Requirement 4.1.3: The Homestead shall provide safety barriers (per Spec AAA) around all hazardous areas and devices.

Orphan Requirement The electrical system shall provide protection for electrical outlets per Spec AAA.
(This requirement will fit under an as yet undefined higher-level requirement.)

Requirement 2.1.1.1: The water system shall provide potable tap water at 50 ° F – 86 ° F.

Requirement 2.1.1.2: The water system shall provide potable tap water at 112 ° F – 145 ° F.

Requirement 2.1.1.3 The water system shall provide a source shut-off mechanism.

Requirement 2.1.1.4 The water system shall remain above 40 ° F at all points.

4 Comments:

At 4:10 PM, Anonymous jeff said...

This is great! Assumptions have to be made to more clearly define a project. I'm assuming this project will exist hypothetically in the real world even though an exact location has not been specified.

So here's what I'm wondering. The Homestead Project is a system that will exist within other systems such as laws, ordinances and codes which are outside the control of the Homestead Project. When defining the requirements for the Homestead Project, how are overlapping requirements dealt with?

For example, I'm assuming Iowa's state building code requires handrails on staircases as this is a fairly standard safety requirement these days. Unless the Homestead Project chooses to ignore the laws of the land, a handrail requirement will be forced upon it, so including it in the Homestead Project seems to be duplicating efforts, or reinventing the wheel, however you want to look at it. Does systems engineering allow for a way to "inherit" requirements, and if not, how is this best dealt with?

Most importantly, what exactly does the T in “T minus 4 minutes” stand for? :) Weather permitting liftoff is less than 6 hours away. Should be exciting.

 
At 5:44 PM, Blogger PeakEngineer said...

T is for Takeoff! :) And not only is the Florida weather not cooperating, but we have a space solar storm on the way which might cause us trouble! (sorry, can't find a link)

I plan to address codes in a little while (I'm taking a National Electrical Code Class in February), but I can say a few words here.

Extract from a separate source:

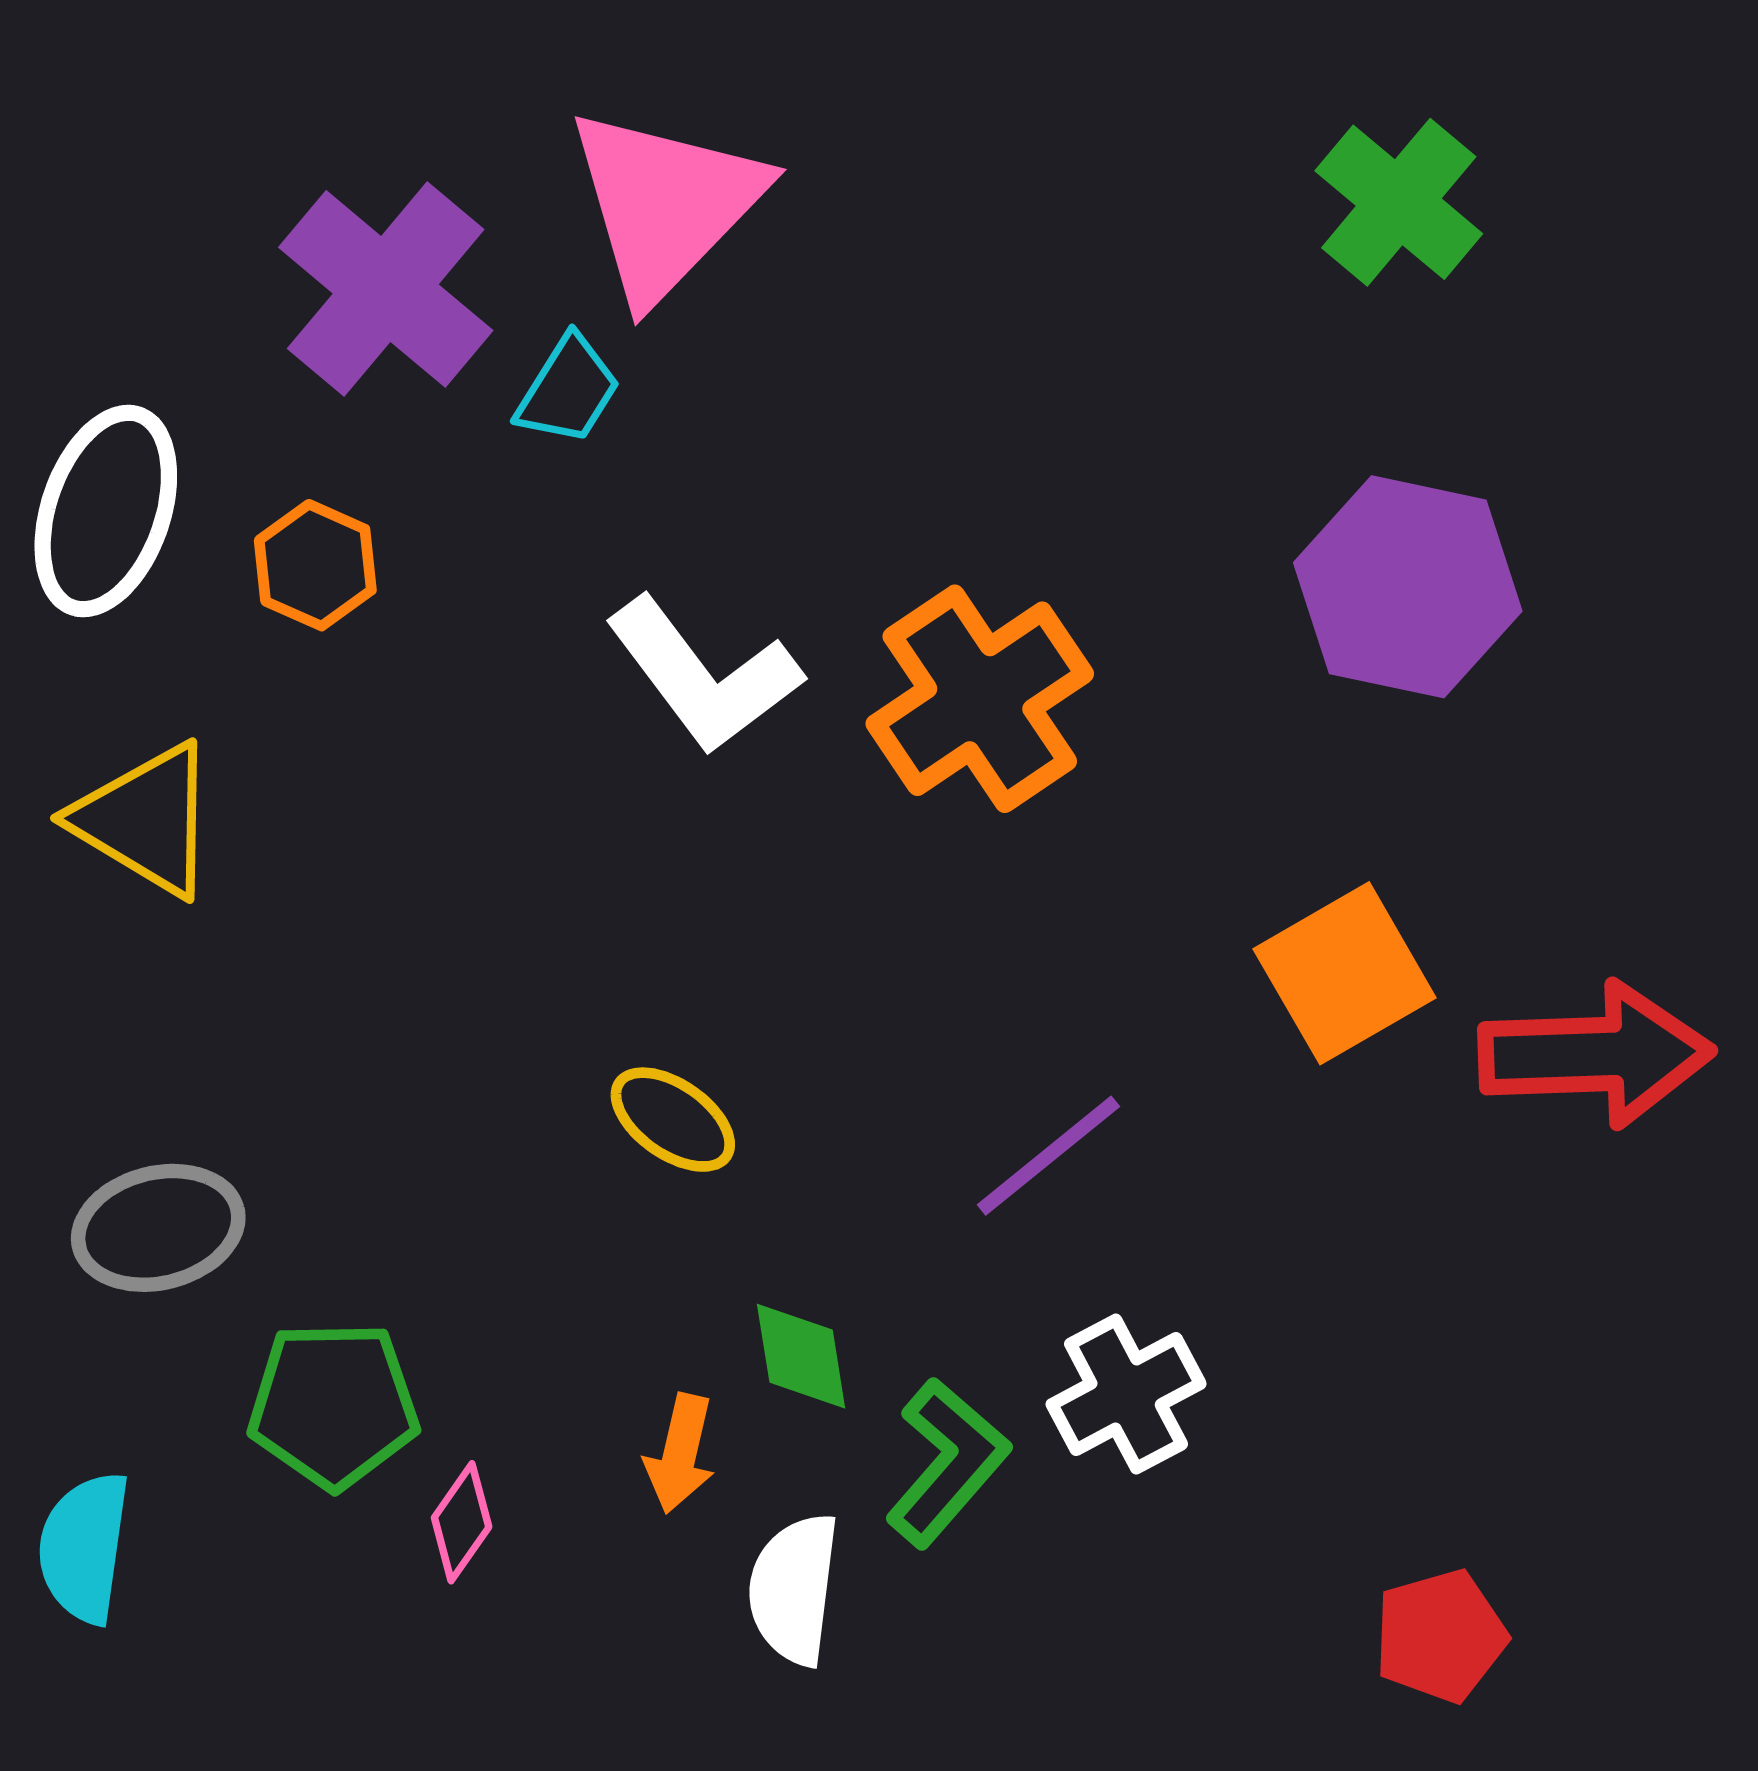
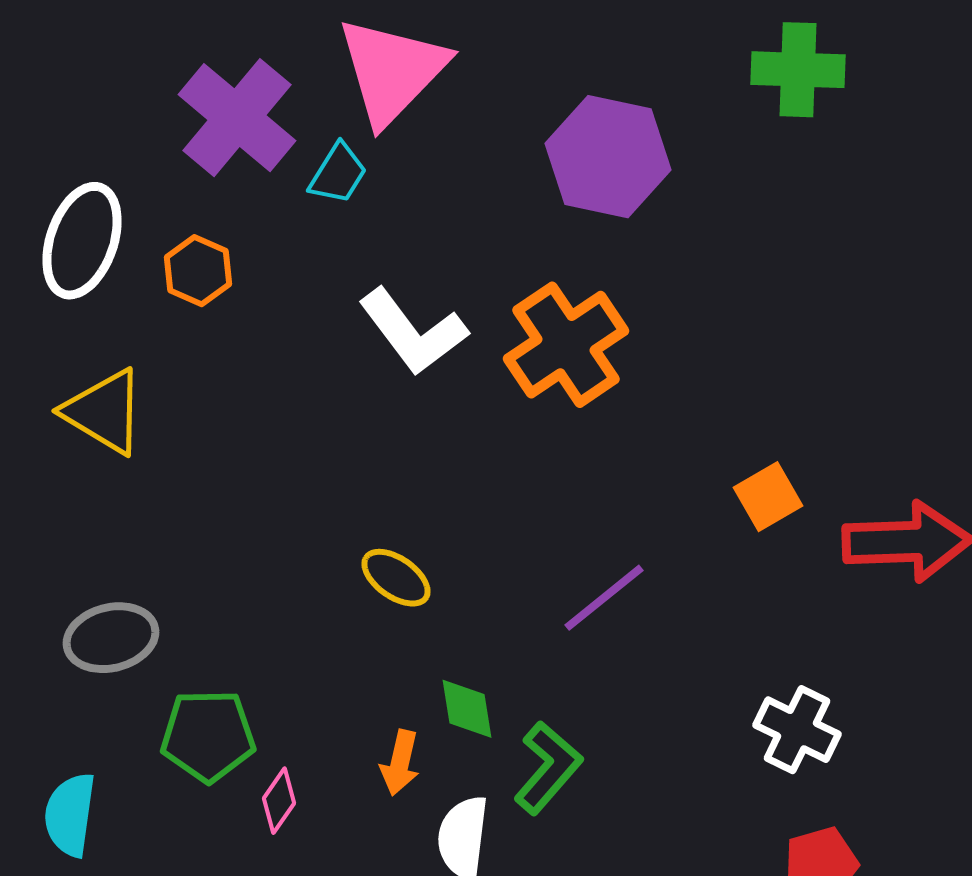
green cross: (1399, 202) -> (798, 70), turned -38
purple hexagon: (1408, 587) -> (608, 157), moved
orange square: (1345, 973) -> (768, 497), size x0.7
white cross: (1126, 1394) -> (797, 730), moved, turned -36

Most codes are based on good ideas (or at least once were) and should certainly be taken into account when designing. Depending on your situation, you may not be required to follow any particular codes (and boy do they vary from place to place!). Most codes do not include much regarding many of the designs popular in green building, even things such as solar and wind power. Throw something like strawbale insulation into the mix and you're likely to give your inspector fits!

The greatest benefit of Systems Engineering is that it allows you flexibility. If you choose to (or are required to) follow codes, it is a good idea to study them in detail early in the design process. If you're very new to construction, wiring, plumbing, etc. it can also save you from reinventing the wheel in a lot of cases.

As with everything, don't take any code as gospel. If something in a code is unbelievably stupid (it adds significant risk, for example), ask yourself if you are willing to ignore it and face the consequences.

That said, many codes have their basis in keeping things safe and reliable. So get all the information you can before making a decision.

 
At 6:12 PM, Anonymous Jeff said...

Thanks, I can't wait to learn how dominant systems get incorporated into subordinate systems (with the Homestead Project being, for the most part, subordinate to state and local codes).